Much of the plain was plowed in the decades before the 1930s as wheat cultivation expanded westward. Unfortunately, while natural prairie grasses can survive a drought, cultivated wheat could not, and when rainfall fell it shrank and died, leaving the bare earth exposed to the winds. This was the main cause of wind erosion and the terrible dust storms that hit the plains in the 1930s. Dust storms like this had never occurred during previous droughts. During the worst years of the 1930s, dust reduced visibility to less than a mile on up to a quarter of days. More soil was lost to wind erosion than the Mississippi carried into the sea. Although the numbers are not known, hundreds if not thousands of Plains residents died from “dust pneumonia,” a euphemism for blockage of the lungs by dirt.
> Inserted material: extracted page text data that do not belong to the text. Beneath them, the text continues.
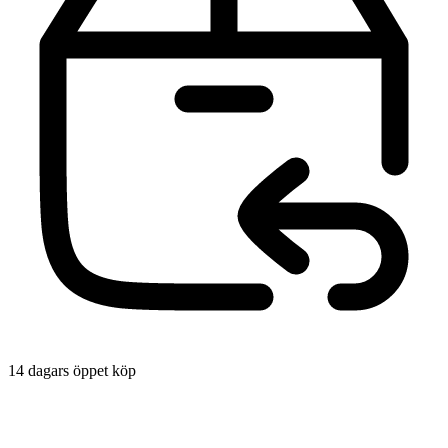
14 dagars öppet köp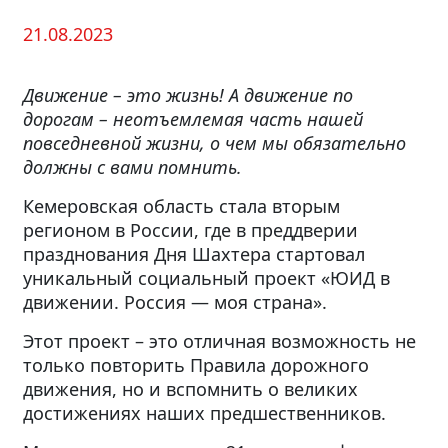
21.08.2023
Движение – это жизнь! А движение по
дорогам – неотъемлемая часть нашей
повседневной жизни, о чем мы обязательно
должны с вами помнить.
Кемеровская область стала вторым
регионом в России, где в преддверии
празднования Дня Шахтера стартовал
уникальный социальный проект «ЮИД в
движении. Россия — моя страна».
Этот проект – это отличная возможность не
только повторить Правила дорожного
движения, но и вспомнить о великих
достижениях наших предшественников.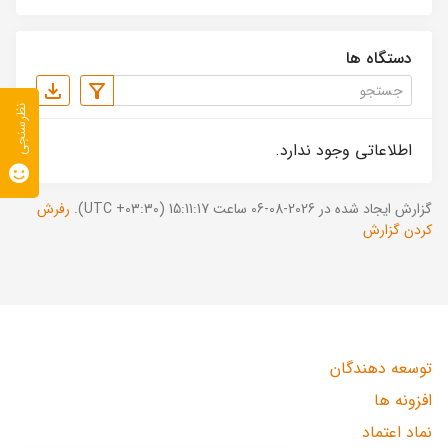
دستگاه ها
نظرسنجی
اطلاعاتی وجود ندارد.
گزارش ایجاد شده در 2026-08-06 ساعت 15:11:17 (UTC +03:30).
رفرش
کردن گزارش
توسعه دهندگان
افزونه ها
نماد اعتماد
In the midst of the Great Depression, the Dust Bowl left 500,000 Americans homeless. In the decade of the 1930s, over three million people left the Great Plains regions, 86,000 of whom went to California. Yes, the Dust Bowl also gave us the art of John Steinbeck, Woody Guthrie, and Dorothea Lange, among others, but even that doesn’t make up for the magnitude of the devastation.

It wasn’t until Franklin Roosevelt’s New Deal that an emphasis was placed on soil conservation and teaching farmers techniques to better protect the land. These included soil erosion and terrace farming. And the CCC created what was known as the Great Plains Shelterbelt: 200 million trees were planted from Canada to Texas to serve as both a windbreak and a measure to combat soil erosion by retaining water in the soil. However, it was not until nearly a decade later that the region experienced regular rainfall again.

When Tim Walz tells J. Divan Vance — who, by the way, represents Ohio, where a state university scientist called topsoil loss “the silent crisis” — what the climate looks like on the ground, he’s really talking about the climate crisis Location.